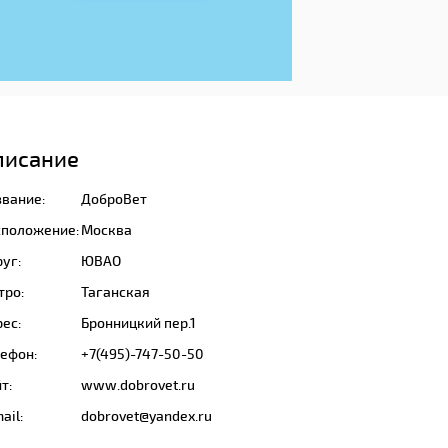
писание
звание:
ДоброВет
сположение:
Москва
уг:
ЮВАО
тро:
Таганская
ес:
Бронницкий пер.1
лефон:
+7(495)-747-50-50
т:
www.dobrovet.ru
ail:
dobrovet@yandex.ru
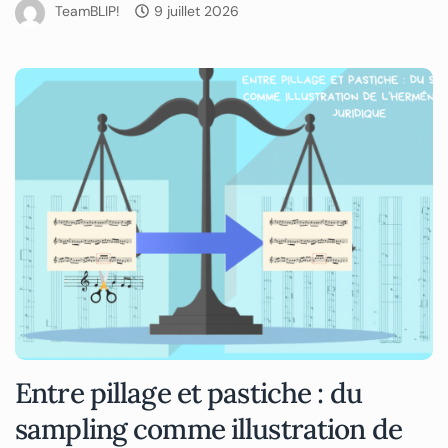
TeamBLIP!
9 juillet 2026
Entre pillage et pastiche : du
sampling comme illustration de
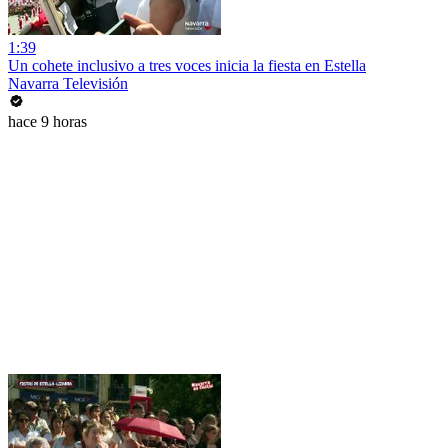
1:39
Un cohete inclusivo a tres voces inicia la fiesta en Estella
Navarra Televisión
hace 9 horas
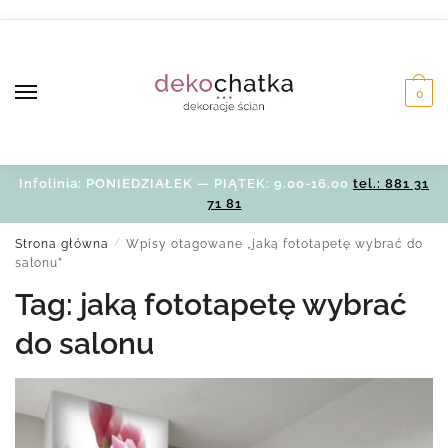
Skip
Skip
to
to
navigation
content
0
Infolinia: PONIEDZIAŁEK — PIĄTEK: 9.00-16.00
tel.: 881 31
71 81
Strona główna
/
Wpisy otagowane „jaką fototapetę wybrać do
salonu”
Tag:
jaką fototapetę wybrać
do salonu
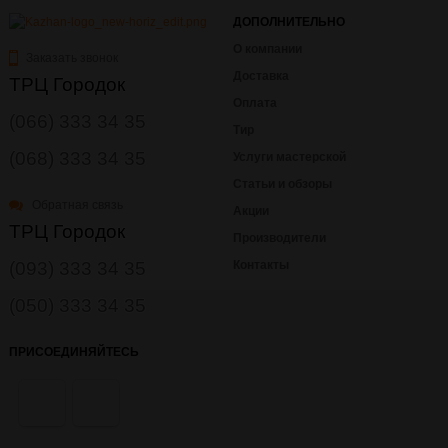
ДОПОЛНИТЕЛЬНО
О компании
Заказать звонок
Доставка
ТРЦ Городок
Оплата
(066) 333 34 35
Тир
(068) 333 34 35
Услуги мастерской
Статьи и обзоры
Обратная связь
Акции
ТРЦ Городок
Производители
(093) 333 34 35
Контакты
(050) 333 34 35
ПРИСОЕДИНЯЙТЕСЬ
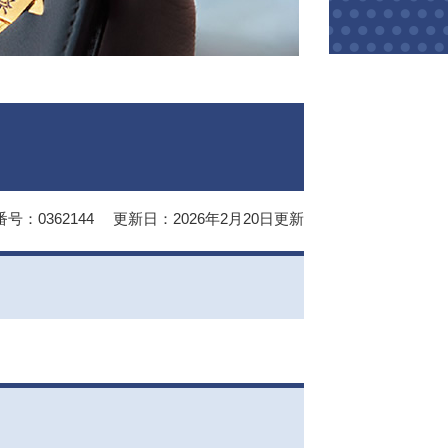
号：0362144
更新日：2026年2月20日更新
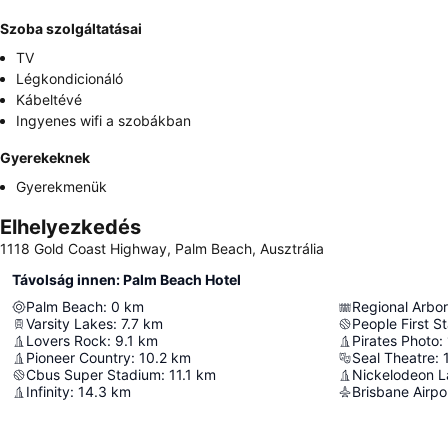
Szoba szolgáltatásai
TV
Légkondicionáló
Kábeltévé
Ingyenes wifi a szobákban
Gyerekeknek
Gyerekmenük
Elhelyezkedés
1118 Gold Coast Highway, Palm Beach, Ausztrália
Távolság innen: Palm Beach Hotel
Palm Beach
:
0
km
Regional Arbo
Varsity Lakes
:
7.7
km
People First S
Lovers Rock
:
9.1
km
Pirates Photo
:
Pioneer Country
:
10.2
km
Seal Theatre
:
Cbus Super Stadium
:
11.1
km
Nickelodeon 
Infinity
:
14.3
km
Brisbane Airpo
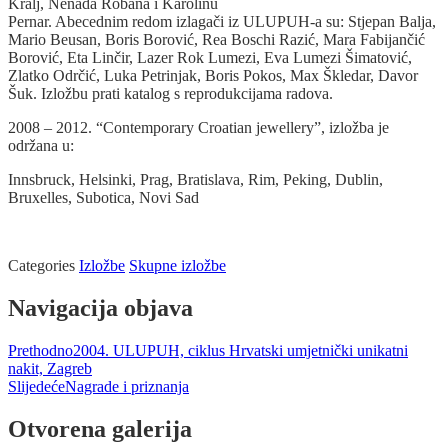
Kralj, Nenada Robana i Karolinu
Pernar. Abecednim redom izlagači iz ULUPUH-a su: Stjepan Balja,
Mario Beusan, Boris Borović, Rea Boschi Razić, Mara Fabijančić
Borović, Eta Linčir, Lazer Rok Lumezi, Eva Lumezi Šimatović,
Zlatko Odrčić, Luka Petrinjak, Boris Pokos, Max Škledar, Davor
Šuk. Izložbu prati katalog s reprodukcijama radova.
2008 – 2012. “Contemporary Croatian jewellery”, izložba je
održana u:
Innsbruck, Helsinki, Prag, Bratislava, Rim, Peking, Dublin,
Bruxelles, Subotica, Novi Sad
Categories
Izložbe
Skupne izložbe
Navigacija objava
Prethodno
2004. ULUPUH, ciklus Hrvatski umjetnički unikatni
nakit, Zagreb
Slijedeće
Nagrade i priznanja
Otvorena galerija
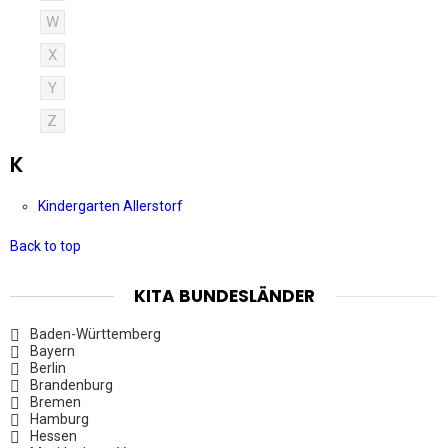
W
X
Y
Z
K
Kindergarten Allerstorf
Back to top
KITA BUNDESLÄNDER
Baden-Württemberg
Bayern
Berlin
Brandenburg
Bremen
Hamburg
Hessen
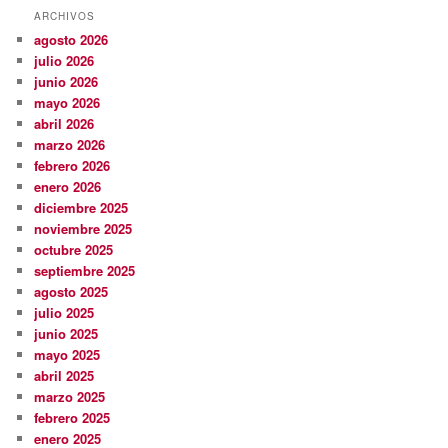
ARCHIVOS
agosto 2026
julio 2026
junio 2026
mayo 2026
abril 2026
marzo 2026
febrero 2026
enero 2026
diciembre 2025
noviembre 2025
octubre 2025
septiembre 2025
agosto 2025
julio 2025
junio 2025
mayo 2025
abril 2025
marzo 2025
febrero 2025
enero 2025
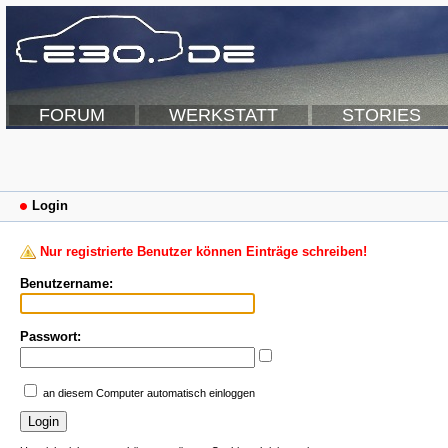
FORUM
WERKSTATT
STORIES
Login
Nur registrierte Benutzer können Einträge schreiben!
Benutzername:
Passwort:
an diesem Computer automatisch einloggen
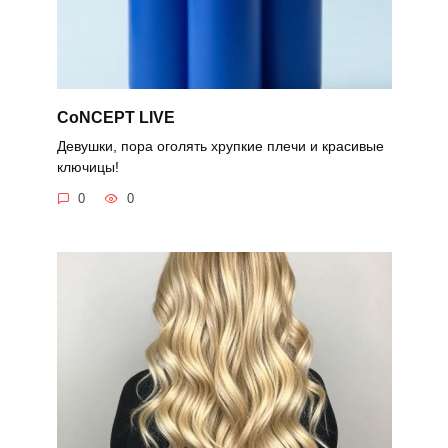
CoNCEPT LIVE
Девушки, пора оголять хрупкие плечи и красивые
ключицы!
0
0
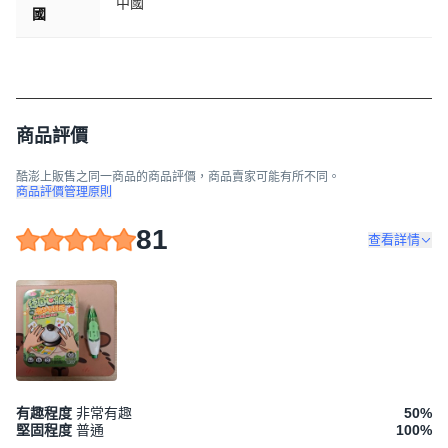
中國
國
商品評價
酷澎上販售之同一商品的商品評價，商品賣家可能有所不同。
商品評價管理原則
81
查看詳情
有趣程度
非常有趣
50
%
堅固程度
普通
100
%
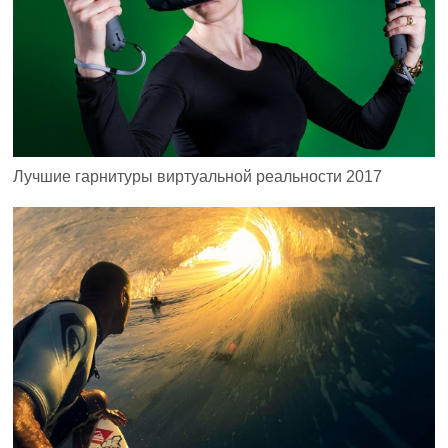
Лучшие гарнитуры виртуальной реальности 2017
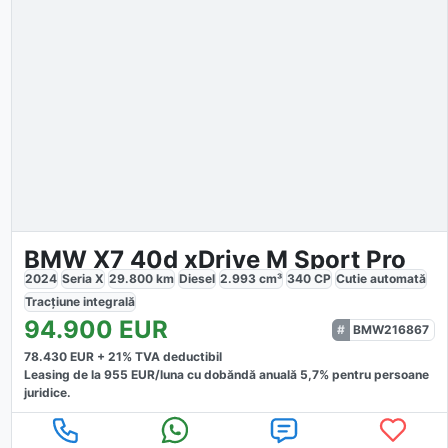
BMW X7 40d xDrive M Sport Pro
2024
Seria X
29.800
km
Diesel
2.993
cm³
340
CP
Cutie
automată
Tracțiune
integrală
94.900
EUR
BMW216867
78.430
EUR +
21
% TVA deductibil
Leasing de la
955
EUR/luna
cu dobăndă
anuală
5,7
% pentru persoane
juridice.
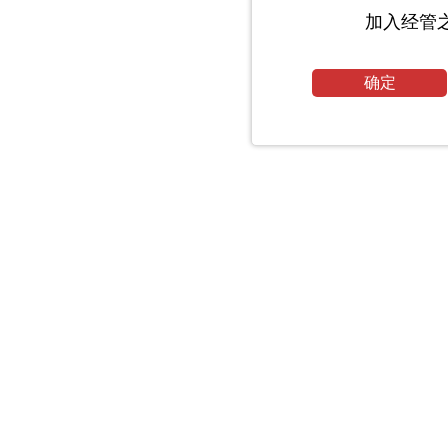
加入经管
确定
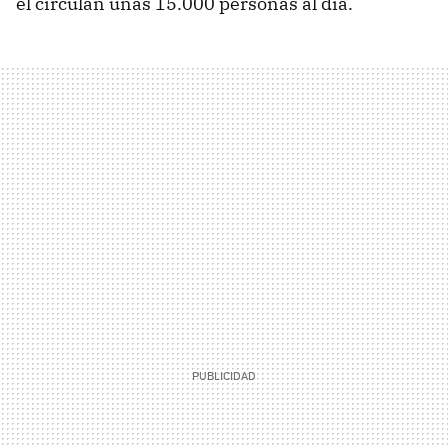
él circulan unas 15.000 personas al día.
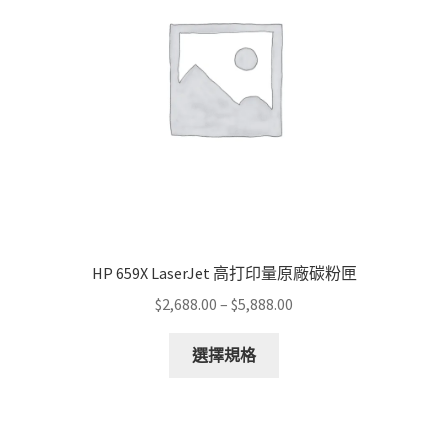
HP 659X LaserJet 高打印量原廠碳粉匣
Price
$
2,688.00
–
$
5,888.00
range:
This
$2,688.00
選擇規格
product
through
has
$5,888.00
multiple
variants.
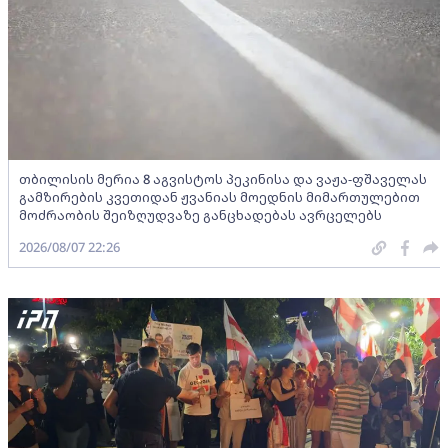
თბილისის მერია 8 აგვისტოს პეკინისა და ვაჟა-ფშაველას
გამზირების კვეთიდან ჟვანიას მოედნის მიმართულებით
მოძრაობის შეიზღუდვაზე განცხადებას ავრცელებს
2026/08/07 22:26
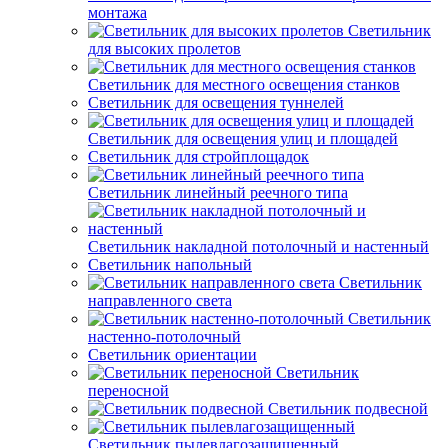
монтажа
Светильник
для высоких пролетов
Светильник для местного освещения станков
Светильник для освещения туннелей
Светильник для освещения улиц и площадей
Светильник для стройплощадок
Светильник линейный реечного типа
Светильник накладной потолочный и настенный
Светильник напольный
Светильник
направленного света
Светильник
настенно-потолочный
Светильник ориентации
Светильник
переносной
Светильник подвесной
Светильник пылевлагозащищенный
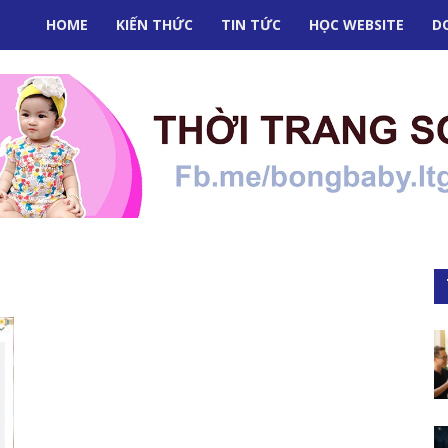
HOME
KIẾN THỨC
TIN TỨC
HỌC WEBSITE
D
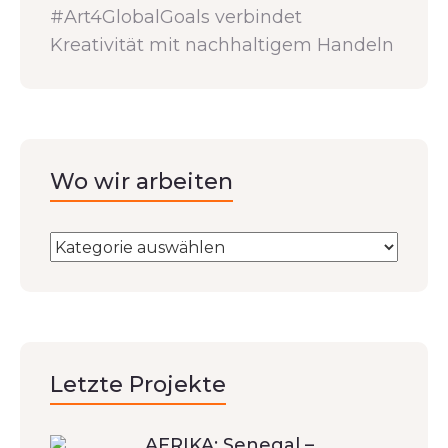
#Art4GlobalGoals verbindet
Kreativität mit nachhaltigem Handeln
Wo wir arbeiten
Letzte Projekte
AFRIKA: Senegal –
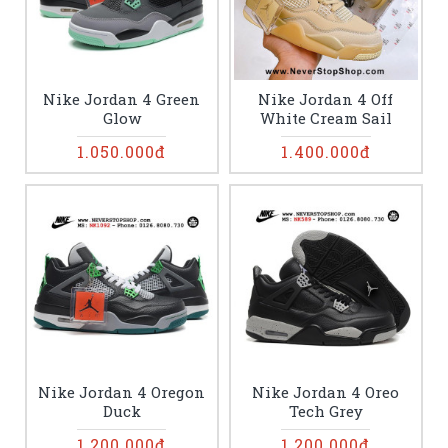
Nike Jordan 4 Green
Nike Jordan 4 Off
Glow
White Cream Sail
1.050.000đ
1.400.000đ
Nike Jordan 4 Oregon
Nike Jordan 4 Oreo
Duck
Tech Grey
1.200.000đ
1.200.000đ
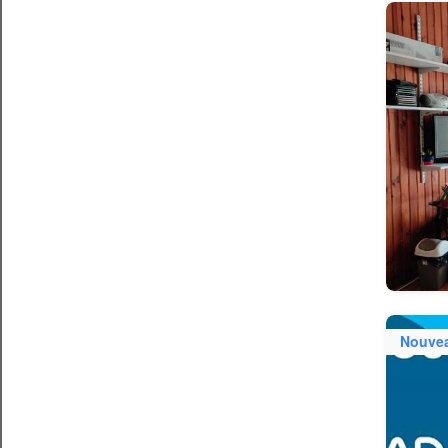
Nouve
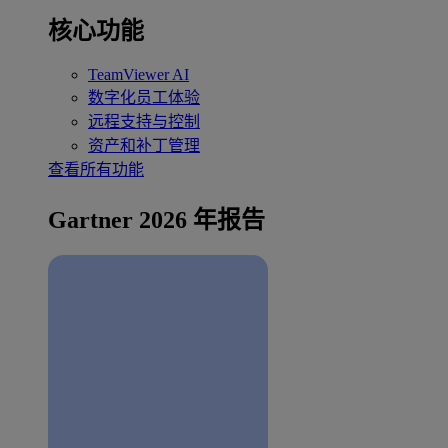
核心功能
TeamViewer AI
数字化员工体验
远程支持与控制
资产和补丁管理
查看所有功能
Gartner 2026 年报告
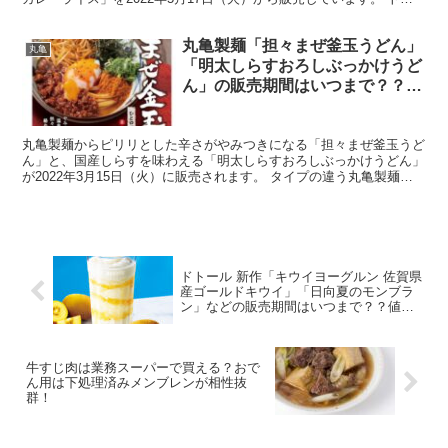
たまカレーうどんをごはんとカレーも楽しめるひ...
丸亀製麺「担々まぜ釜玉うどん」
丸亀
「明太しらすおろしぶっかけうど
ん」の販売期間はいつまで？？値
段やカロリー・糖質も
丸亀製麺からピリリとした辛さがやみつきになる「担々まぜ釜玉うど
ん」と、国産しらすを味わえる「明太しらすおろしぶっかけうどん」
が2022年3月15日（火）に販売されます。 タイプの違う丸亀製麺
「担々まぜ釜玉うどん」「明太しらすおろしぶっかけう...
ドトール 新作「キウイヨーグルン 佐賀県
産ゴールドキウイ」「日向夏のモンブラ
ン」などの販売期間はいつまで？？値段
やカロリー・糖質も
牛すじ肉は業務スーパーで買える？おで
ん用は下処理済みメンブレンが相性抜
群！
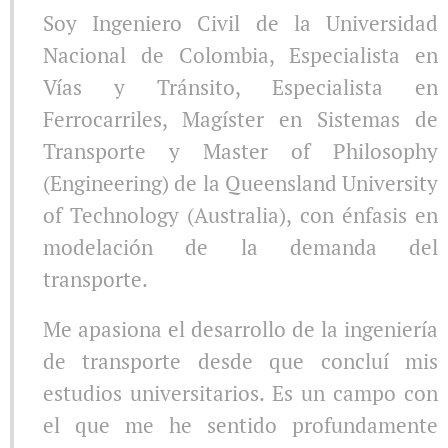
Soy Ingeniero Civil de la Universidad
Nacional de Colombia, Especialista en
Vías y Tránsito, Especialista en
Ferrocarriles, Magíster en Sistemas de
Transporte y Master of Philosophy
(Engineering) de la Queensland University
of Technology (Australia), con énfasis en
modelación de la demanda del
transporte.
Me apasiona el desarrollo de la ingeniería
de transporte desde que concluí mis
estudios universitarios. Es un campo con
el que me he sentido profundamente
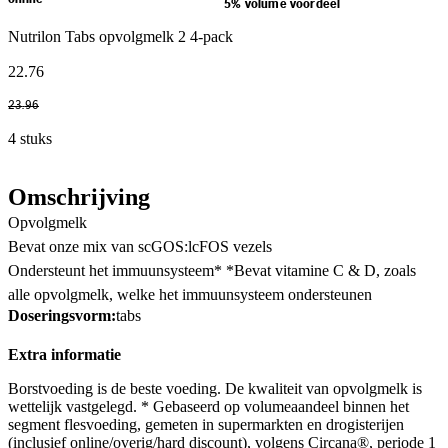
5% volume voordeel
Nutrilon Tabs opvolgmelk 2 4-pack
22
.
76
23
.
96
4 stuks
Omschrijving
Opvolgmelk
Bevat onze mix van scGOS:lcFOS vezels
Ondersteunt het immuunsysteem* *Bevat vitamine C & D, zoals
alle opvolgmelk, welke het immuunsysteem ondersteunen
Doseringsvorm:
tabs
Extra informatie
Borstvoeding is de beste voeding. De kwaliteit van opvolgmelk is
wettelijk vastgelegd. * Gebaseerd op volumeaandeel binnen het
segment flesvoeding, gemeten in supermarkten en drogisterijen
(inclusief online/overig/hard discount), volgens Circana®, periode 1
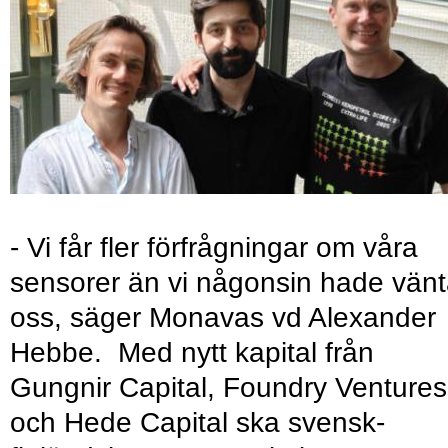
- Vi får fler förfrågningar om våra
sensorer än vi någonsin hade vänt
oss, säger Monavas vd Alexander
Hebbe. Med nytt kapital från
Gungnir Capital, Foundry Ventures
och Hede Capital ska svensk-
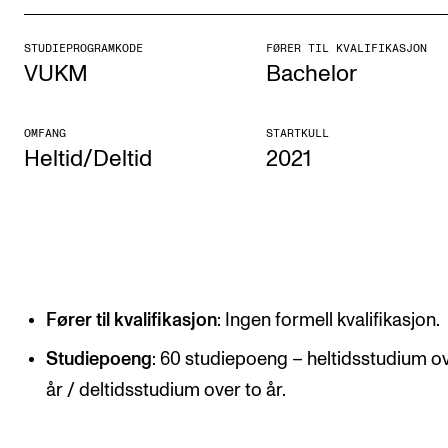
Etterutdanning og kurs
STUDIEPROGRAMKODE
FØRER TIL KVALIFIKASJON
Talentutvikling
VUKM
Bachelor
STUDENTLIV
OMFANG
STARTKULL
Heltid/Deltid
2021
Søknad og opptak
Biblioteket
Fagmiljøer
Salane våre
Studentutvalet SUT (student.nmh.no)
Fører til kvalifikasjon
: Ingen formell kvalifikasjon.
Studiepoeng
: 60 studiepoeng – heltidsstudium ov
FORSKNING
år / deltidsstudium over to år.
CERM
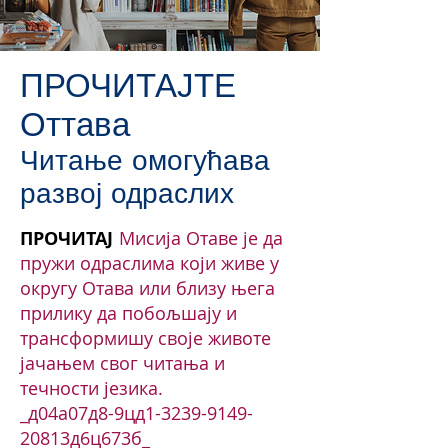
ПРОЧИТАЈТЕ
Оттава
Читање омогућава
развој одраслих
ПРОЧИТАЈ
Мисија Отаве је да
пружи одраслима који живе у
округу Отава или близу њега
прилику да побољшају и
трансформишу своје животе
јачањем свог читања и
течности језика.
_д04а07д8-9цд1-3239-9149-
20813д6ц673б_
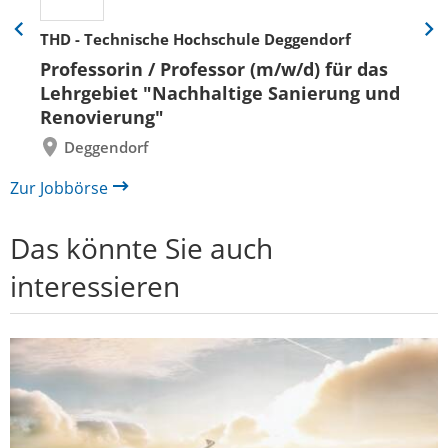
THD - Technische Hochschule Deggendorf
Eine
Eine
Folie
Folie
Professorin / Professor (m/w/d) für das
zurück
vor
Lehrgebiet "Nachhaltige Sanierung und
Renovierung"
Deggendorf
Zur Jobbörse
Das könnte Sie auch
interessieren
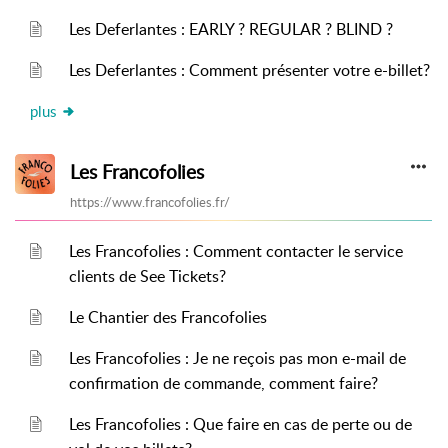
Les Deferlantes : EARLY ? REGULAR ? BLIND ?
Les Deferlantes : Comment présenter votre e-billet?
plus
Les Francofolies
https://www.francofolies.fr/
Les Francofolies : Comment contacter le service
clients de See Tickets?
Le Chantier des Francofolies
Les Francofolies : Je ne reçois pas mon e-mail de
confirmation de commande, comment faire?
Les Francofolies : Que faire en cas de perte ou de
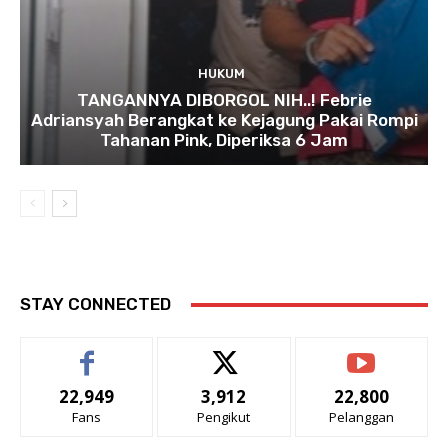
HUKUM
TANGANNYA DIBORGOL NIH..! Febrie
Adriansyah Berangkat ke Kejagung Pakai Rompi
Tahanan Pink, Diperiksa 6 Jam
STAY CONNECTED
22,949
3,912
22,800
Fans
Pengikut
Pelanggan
☆ ☆ ☆ ☆
From the entries above, copy each line holding "jaką".

Wpisy otagowane „jaką fototapetę wybrać do
jaką fototapetę wybrać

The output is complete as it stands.